** Information provided **
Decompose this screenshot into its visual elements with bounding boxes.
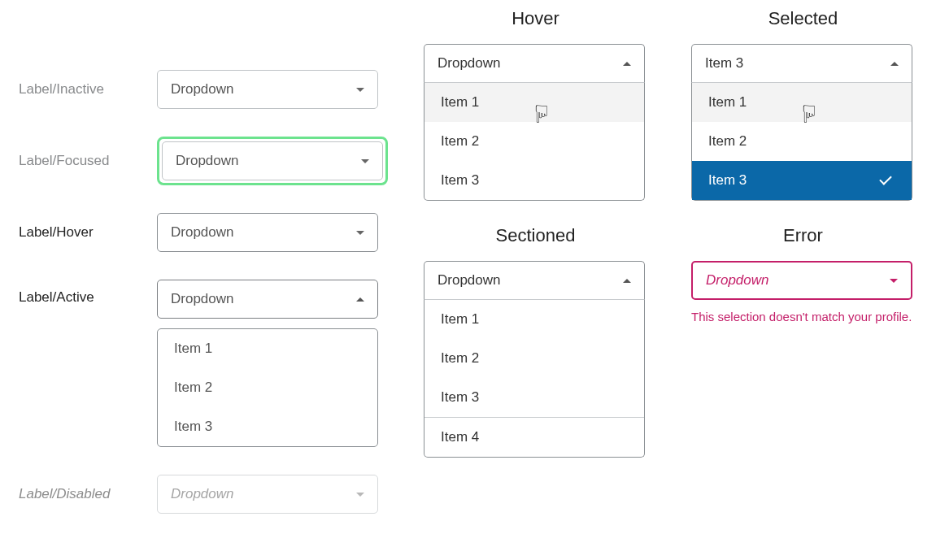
chevron-down-icon — [890, 279, 898, 283]
section-title-hover: Hover — [424, 8, 647, 29]
dropdown-hover[interactable]: Dropdown — [157, 213, 378, 252]
menu-item-selected-label: Item 3 — [708, 172, 747, 189]
row-hover: Label/Hover Dropdown — [19, 213, 401, 252]
check-icon — [879, 172, 895, 189]
dropdown-sectioned[interactable]: Dropdown — [424, 261, 645, 300]
dropdown-selected[interactable]: Item 3 — [691, 44, 912, 83]
sectioned-panel: Dropdown Item 1 Item 2 Item 3 Item 4 — [424, 261, 645, 458]
menu-item-selected[interactable]: Item 3 — [692, 161, 912, 200]
dropdown-focused-value: Dropdown — [176, 153, 239, 169]
dropdown-focused[interactable]: Dropdown — [162, 141, 383, 180]
dropdown-error[interactable]: Dropdown — [691, 261, 912, 300]
chevron-up-icon — [356, 297, 364, 302]
menu-item[interactable]: Item 2 — [424, 122, 644, 161]
dropdown-hover-value: Dropdown — [171, 224, 234, 241]
dropdown-sectioned-value: Dropdown — [438, 272, 501, 289]
states-column: Label/Inactive Dropdown Label/Focused Dr… — [19, 13, 401, 514]
row-inactive: Label/Inactive Dropdown — [19, 70, 401, 109]
menu-item[interactable]: Item 1 — [158, 329, 377, 368]
dropdown-inactive[interactable]: Dropdown — [157, 70, 378, 109]
menu-item-hovered[interactable]: Item 1 — [692, 83, 912, 122]
menu-item[interactable]: Item 2 — [424, 339, 644, 378]
section-title-sectioned: Sectioned — [424, 225, 647, 246]
label-focused: Label/Focused — [19, 153, 157, 169]
menu-item[interactable]: Item 3 — [424, 378, 644, 417]
chevron-down-icon — [356, 88, 364, 92]
row-disabled: Label/Disabled Dropdown — [19, 475, 401, 514]
menu-item[interactable]: Item 3 — [158, 407, 377, 446]
menu-item-hovered[interactable]: Item 1 — [424, 83, 644, 122]
row-focused: Label/Focused Dropdown — [19, 137, 401, 185]
section-title-selected: Selected — [691, 8, 915, 29]
label-hover: Label/Hover — [19, 224, 157, 241]
dropdown-active-wrap: Dropdown Item 1 Item 2 Item 3 — [157, 280, 378, 447]
dropdown-hover-open-value: Dropdown — [438, 55, 501, 72]
dropdown-active[interactable]: Dropdown — [157, 280, 378, 319]
menu-item[interactable]: Item 3 — [424, 161, 644, 200]
label-active: Label/Active — [19, 280, 157, 306]
dropdown-error-value: Dropdown — [706, 272, 769, 289]
hover-panel: Dropdown Item 1 Item 2 Item 3 ☟ — [424, 44, 645, 201]
error-message: This selection doesn't match your profil… — [691, 308, 912, 325]
menu-item[interactable]: Item 2 — [158, 368, 377, 407]
selected-menu: Item 1 Item 2 Item 3 ☟ — [691, 83, 912, 201]
dropdown-hover-open[interactable]: Dropdown — [424, 44, 645, 83]
selected-error-column: Selected Item 3 Item 1 Item 2 Item 3 ☟ E… — [691, 3, 915, 325]
menu-item[interactable]: Item 2 — [692, 122, 912, 161]
hover-menu: Item 1 Item 2 Item 3 ☟ — [424, 83, 645, 201]
chevron-down-icon — [361, 159, 369, 163]
dropdown-active-value: Dropdown — [171, 291, 234, 307]
error-panel: Dropdown This selection doesn't match yo… — [691, 261, 912, 325]
dropdown-inactive-value: Dropdown — [171, 81, 234, 98]
dropdown-disabled: Dropdown — [157, 475, 378, 514]
chevron-up-icon — [623, 62, 631, 66]
chevron-up-icon — [623, 279, 631, 283]
chevron-down-icon — [356, 231, 364, 235]
dropdown-active-menu: Item 1 Item 2 Item 3 — [157, 328, 378, 447]
label-inactive: Label/Inactive — [19, 81, 157, 98]
menu-item[interactable]: Item 4 — [424, 417, 644, 457]
menu-item[interactable]: Item 1 — [424, 300, 644, 339]
chevron-down-icon — [356, 493, 364, 497]
label-disabled: Label/Disabled — [19, 486, 157, 502]
focus-ring: Dropdown — [157, 137, 388, 185]
dropdown-selected-value: Item 3 — [705, 55, 743, 72]
dropdown-disabled-value: Dropdown — [171, 486, 234, 502]
chevron-up-icon — [890, 62, 899, 66]
row-active: Label/Active Dropdown Item 1 Item 2 Item… — [19, 280, 401, 447]
hover-sectioned-column: Hover Dropdown Item 1 Item 2 Item 3 ☟ Se… — [424, 3, 647, 458]
section-title-error: Error — [691, 225, 915, 246]
sectioned-menu: Item 1 Item 2 Item 3 Item 4 — [424, 300, 645, 458]
selected-panel: Item 3 Item 1 Item 2 Item 3 ☟ — [691, 44, 912, 201]
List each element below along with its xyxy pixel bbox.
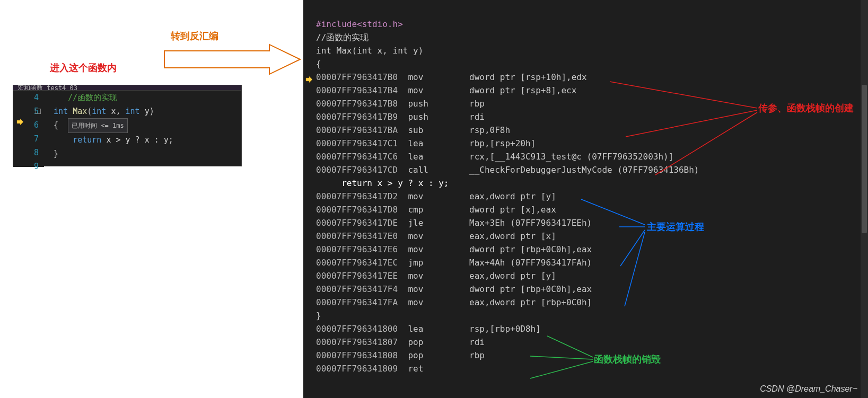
green-lines bbox=[530, 332, 626, 385]
current-instruction-arrow-icon bbox=[305, 76, 313, 83]
asm-line: 00007FF7963417E0 mov eax,dword ptr [x] bbox=[316, 231, 556, 241]
asm-line: 00007FF796341808 pop rbp bbox=[316, 350, 485, 360]
scroll-thumb[interactable] bbox=[862, 85, 867, 233]
code-line: int Max(int x, int y) bbox=[44, 104, 242, 118]
src-line: //函数的实现 bbox=[316, 32, 369, 42]
svg-line-0 bbox=[610, 82, 757, 108]
svg-line-7 bbox=[547, 336, 593, 357]
asm-line: 00007FF7963417D8 cmp dword ptr [x],eax bbox=[316, 205, 556, 215]
svg-line-5 bbox=[620, 230, 645, 266]
asm-line: 00007FF7963417B9 push rdi bbox=[316, 112, 485, 122]
asm-line: 00007FF7963417C1 lea rbp,[rsp+20h] bbox=[316, 138, 536, 148]
svg-line-2 bbox=[655, 112, 757, 175]
asm-line: 00007FF7963417F4 mov dword ptr [rbp+0C0h… bbox=[316, 284, 592, 294]
asm-line: 00007FF7963417DE jle Max+3Eh (07FF796341… bbox=[316, 218, 592, 228]
asm-line: 00007FF7963417EE mov eax,dword ptr [y] bbox=[316, 271, 556, 281]
asm-line: 00007FF7963417D2 mov eax,dword ptr [y] bbox=[316, 191, 556, 201]
vertical-scrollbar[interactable] bbox=[861, 0, 868, 398]
svg-line-8 bbox=[530, 356, 593, 359]
svg-line-3 bbox=[581, 199, 645, 225]
annotation-goto-disasm: 转到反汇编 bbox=[171, 30, 218, 42]
asm-line: 00007FF7963417E6 mov dword ptr [rbp+0C0h… bbox=[316, 244, 592, 254]
svg-line-9 bbox=[530, 361, 593, 378]
asm-line: 00007FF796341809 ret bbox=[316, 364, 469, 374]
code-area[interactable]: //函数的实现 int Max(int x, int y) { 已用时间 <= … bbox=[44, 91, 242, 167]
asm-line: 00007FF7963417B4 mov dword ptr [rsp+8],e… bbox=[316, 85, 576, 95]
src-line: int Max(int x, int y) bbox=[316, 46, 423, 56]
asm-line: 00007FF7963417FA mov eax,dword ptr [rbp+… bbox=[316, 297, 592, 307]
annotation-enter-function: 进入这个函数内 bbox=[50, 61, 117, 74]
perf-hint-badge: 已用时间 <= 1ms bbox=[68, 118, 128, 133]
code-line: } bbox=[44, 147, 242, 161]
line-number: 8 bbox=[13, 146, 44, 160]
annotation-stack-create: 传参、函数栈帧的创建 bbox=[758, 102, 854, 114]
src-line: } bbox=[316, 311, 321, 321]
asm-line: 00007FF7963417BA sub rsp,0F8h bbox=[316, 125, 510, 135]
left-code-editor: 宏和函数 test4_03 4 5 6 7 8 9 - //函数的实现 int … bbox=[13, 85, 242, 166]
asm-line: 00007FF796341800 lea rsp,[rbp+0D8h] bbox=[316, 324, 541, 334]
svg-line-1 bbox=[626, 110, 757, 137]
svg-line-6 bbox=[625, 232, 645, 306]
src-line: #include<stdio.h> bbox=[316, 19, 403, 29]
line-number: 4 bbox=[13, 91, 44, 104]
asm-line: 00007FF7963417B0 mov dword ptr [rsp+10h]… bbox=[316, 72, 587, 82]
collapse-icon[interactable]: - bbox=[36, 109, 41, 114]
src-line: return x > y ? x : y; bbox=[316, 178, 449, 188]
line-number: 7 bbox=[13, 132, 44, 146]
code-line: { 已用时间 <= 1ms bbox=[44, 118, 242, 133]
watermark: CSDN @Dream_Chaser~ bbox=[760, 384, 857, 394]
code-line: //函数的实现 bbox=[44, 91, 242, 104]
src-line: { bbox=[316, 59, 321, 69]
asm-line: 00007FF7963417B8 push rbp bbox=[316, 99, 485, 109]
line-number: 9 bbox=[13, 160, 44, 173]
code-line: return x > y ? x : y; bbox=[44, 133, 242, 147]
current-line-arrow-icon bbox=[16, 118, 24, 126]
asm-line: 00007FF796341807 pop rdi bbox=[316, 337, 485, 347]
asm-line: 00007FF7963417EC jmp Max+4Ah (07FF796341… bbox=[316, 258, 592, 268]
disassembly-text: #include<stdio.h> //函数的实现 int Max(int x,… bbox=[303, 0, 868, 388]
blue-lines bbox=[572, 195, 688, 312]
red-lines bbox=[594, 74, 764, 180]
line-gutter: 4 5 6 7 8 9 bbox=[13, 91, 44, 167]
editor-tab[interactable]: 宏和函数 test4_03 bbox=[13, 85, 241, 91]
arrow-goto-disasm bbox=[163, 43, 306, 77]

** Assigned task **
Pull every line containing "current" from the material above.

** Solution **
current-instruction-arrow-icon bbox=[305, 76, 313, 83]
current-line-arrow-icon bbox=[16, 118, 24, 126]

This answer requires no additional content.